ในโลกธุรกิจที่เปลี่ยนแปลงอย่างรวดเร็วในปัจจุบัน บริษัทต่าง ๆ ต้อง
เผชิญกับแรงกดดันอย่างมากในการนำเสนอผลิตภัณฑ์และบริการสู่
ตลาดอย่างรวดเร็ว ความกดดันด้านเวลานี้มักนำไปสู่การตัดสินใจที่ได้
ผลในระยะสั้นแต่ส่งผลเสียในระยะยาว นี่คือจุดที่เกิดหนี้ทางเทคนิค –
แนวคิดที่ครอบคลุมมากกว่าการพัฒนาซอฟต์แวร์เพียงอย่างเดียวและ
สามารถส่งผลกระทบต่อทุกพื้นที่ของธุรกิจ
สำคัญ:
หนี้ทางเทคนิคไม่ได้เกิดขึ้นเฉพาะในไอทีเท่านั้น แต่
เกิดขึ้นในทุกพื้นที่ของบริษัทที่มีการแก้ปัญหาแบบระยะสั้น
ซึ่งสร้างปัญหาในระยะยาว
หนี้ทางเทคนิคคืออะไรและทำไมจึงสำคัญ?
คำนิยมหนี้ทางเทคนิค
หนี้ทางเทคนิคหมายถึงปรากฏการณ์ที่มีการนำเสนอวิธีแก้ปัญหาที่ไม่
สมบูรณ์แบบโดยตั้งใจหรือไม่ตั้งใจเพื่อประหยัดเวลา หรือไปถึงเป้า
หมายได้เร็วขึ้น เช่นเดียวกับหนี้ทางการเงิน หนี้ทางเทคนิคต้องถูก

****

Once you have read the records above, set every one of them down again exactly.

ในโลกธุรกิจที่เปลี่ยนแปลงอย่างรวดเร็วในปัจจุบัน บริษัทต่าง ๆ ต้อง
เผชิญกับแรงกดดันอย่างมากในการนำเสนอผลิตภัณฑ์และบริการสู่
ตลาดอย่างรวดเร็ว ความกดดันด้านเวลานี้มักนำไปสู่การตัดสินใจที่ได้
ผลในระยะสั้นแต่ส่งผลเสียในระยะยาว นี่คือจุดที่เกิดหนี้ทางเทคนิค –
แนวคิดที่ครอบคลุมมากกว่าการพัฒนาซอฟต์แวร์เพียงอย่างเดียวและ
สามารถส่งผลกระทบต่อทุกพื้นที่ของธุรกิจ
สำคัญ:
หนี้ทางเทคนิคไม่ได้เกิดขึ้นเฉพาะในไอทีเท่านั้น แต่
เกิดขึ้นในทุกพื้นที่ของบริษัทที่มีการแก้ปัญหาแบบระยะสั้น
ซึ่งสร้างปัญหาในระยะยาว
หนี้ทางเทคนิคคืออะไรและทำไมจึงสำคัญ?
คำนิยมหนี้ทางเทคนิค
หนี้ทางเทคนิคหมายถึงปรากฏการณ์ที่มีการนำเสนอวิธีแก้ปัญหาที่ไม่
สมบูรณ์แบบโดยตั้งใจหรือไม่ตั้งใจเพื่อประหยัดเวลา หรือไปถึงเป้า
หมายได้เร็วขึ้น เช่นเดียวกับหนี้ทางการเงิน หนี้ทางเทคนิคต้องถูก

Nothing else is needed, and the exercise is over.